Magnetic fields at the edge of a black hole

Observations with the Event Horizon Telescope show polarised radio emission in the heart of the galaxy M87

Using the Event Horizon Telescope, astronomers have for the first time measured the signature of magnetic fields at the edge of a black hole. The image of this mass giant in the galaxy M87 went around the world in April 2019. Now researchers, among others from the Max Planck Institute for Radio Astronomy in Bonn, have further analysed the data. The resulting image shows the course of the magnetic field lines in the immediate vicinity of the black hole. This region is particularly interesting because it is the source of a high-energy jet, a gas stream several ten thousand light years long. The observations should help to elucidate the mechanism behind it.

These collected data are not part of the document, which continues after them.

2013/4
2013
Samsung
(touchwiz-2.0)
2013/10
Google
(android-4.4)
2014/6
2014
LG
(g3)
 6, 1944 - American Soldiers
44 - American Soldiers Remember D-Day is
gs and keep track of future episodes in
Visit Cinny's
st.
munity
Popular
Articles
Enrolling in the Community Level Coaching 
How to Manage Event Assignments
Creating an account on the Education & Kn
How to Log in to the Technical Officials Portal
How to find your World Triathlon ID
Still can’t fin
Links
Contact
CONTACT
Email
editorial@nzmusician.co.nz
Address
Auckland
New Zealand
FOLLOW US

On 10 April 2019, the first ever image of a black hole was released, revealing a bright ring-like structure with a dark central region — the black hole’s shadow. Since then, the EHT collaboration has delved deeper into their data, collected by telescopes around the globe in 2017, discovering that a significant fraction of the light around the supermassive black hole at the heart of the M87 galaxy in a distance of 55 million light years is polarised.

“The polarisation of light carries information that allows us to better understand the physics behind the image we saw in April 2019,” explains Monika Mościbrodzka, Coordinator of the EHT Polarimetry Working Group and Assistant Professor at Radboud University in the Netherlands.

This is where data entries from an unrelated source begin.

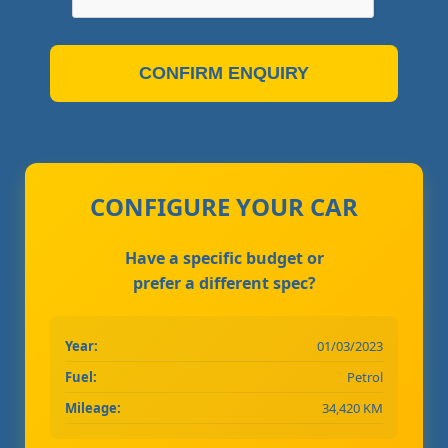
CONFIRM ENQUIRY
CONFIGURE YOUR CAR
Have a specific budget or
prefer a different spec?
Year:
01/03/2023
Fuel:
Petrol
Mileage:
34,420 KM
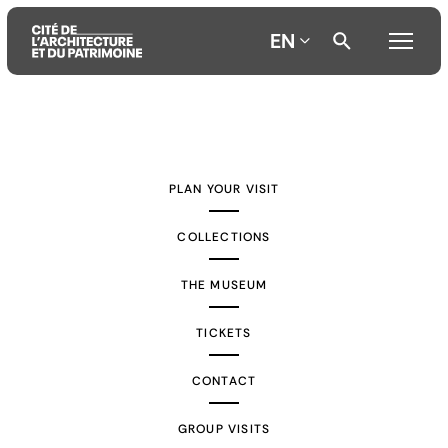
EN
Aller
Aller
Aller
au
au
à
contenu
menu
la
PLAN YOUR VISIT
principal
principal
recherche
COLLECTIONS
THE MUSEUM
TICKETS
CONTACT
GROUP VISITS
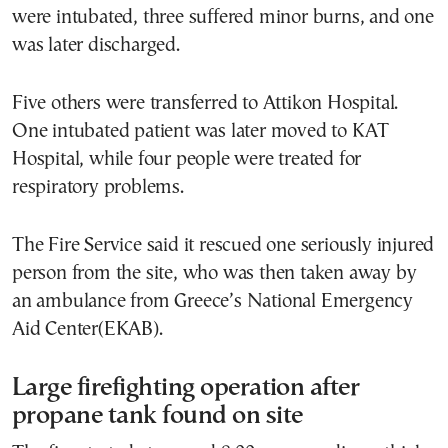
were intubated, three suffered minor burns, and one
was later discharged.
Five others were transferred to Attikon Hospital.
One intubated patient was later moved to KAT
Hospital, while four people were treated for
respiratory problems.
The Fire Service said it rescued one seriously injured
person from the site, who was then taken away by
an ambulance from Greece’s National Emergency
Aid Center(EKAB).
Large firefighting operation after
propane tank found on site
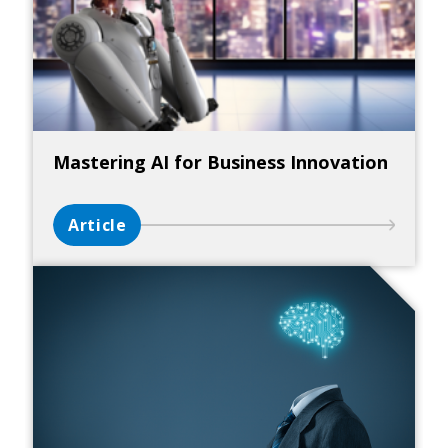
Mastering AI for Business Innovation
Article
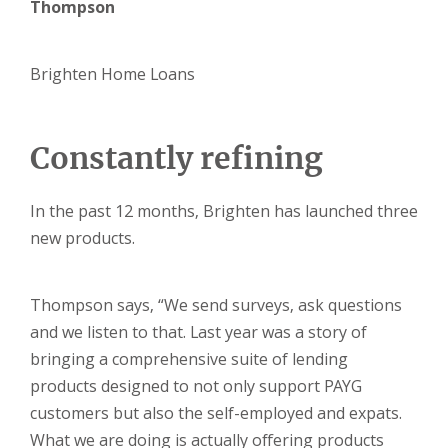
Thompson
Brighten Home Loans
Constantly refining
In the past 12 months, Brighten has launched three
new products.
Thompson says, “We send surveys, ask questions
and we listen to that. Last year was a story of
bringing a comprehensive suite of lending
products designed to not only support PAYG
customers but also the self-employed and expats.
What we are doing is actually offering products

Light becomes polarised when it goes through certain filters, like the lenses of polarised sunglasses, or when it is emitted in hot regions of space that are magnetised. In the same way polarised sunglasses help us see better by reducing reflections and glare from bright surfaces, astronomers can sharpen their vision of the region around the black hole by looking at how the light originating from there is polarised. Specifically, polarisation allows astronomers to map the magnetic field lines present at the inner edge of the black hole.

"Knowing the strength of the magnetic field and its structure on the size scale of the event horizon is key to understanding how matter escapes the black hole's gravity and how the jet makes its exit there,"  says Alan Roy, project scientist for VLBI (Very Large Baseline Interferometry) with MPIfR’s APEX (the Atacama Pathfinder Experiment) telescope in northern Chile.

The bright jet of energy and matter that emerges from M87’s core and extends at least 100,000 light-years from its centre is one of the galaxy’s most mysterious and energetic features. Most matter lying close to the edge of a black hole falls in. However, some of the surrounding particles escape moments before capture and are blown far out into space in the form of a jet.

Astronomers have relied on different models of how matter behaves near the black hole to better understand this process. But they still don’t know exactly how a jet larger than the galaxy is launched from a very compact region at its centre — comparable in size to the Solar System. With the new EHT image of the black hole and its shadow in polarised light, astronomers managed for the first time to make a key snapshot of the launching mechanism at the scales where the jet is forming.

To observe the very compact launching region of the jet at the heart of the M 87 galaxy, the collaboration linked eight telescopes around the world, including APEX and the IRAM 30-m telescope in Pico Veleta, Spain, to create a virtual Earth-sized telescope, the EHT.  Data were put together and processed at two special-purpose high-performance computers, called correlators, one of them at the MPIfR in Bonn.  The impressive resolution of 20 micro-arcseconds only obtained with the EHT is equivalent to that needed to measure the length of a credit card on the surface of the Moon.

This allowed the team to directly observe the black hole shadow and the ring of light around it, with the new polarised-light image clearly showing that the ring is magnetised. The results are published in two separate papers in The Astrophysical Journal Letters by the worldwide EHT collaboration project, which involves over 300 researchers from multiple organisations and universities.

“The EHT is a one-of-a-kind facility to test the laws of physics in a region of extreme gravity. It gives us a unique chance to look at phenomena we have never studied. Future EHT observations will reveal even more information about the mysterious region of space near the event horizons of supermassive black hole”, concludes J. Anton Zensus, founding chairman of the EHT collaboration and director at the MPIfR.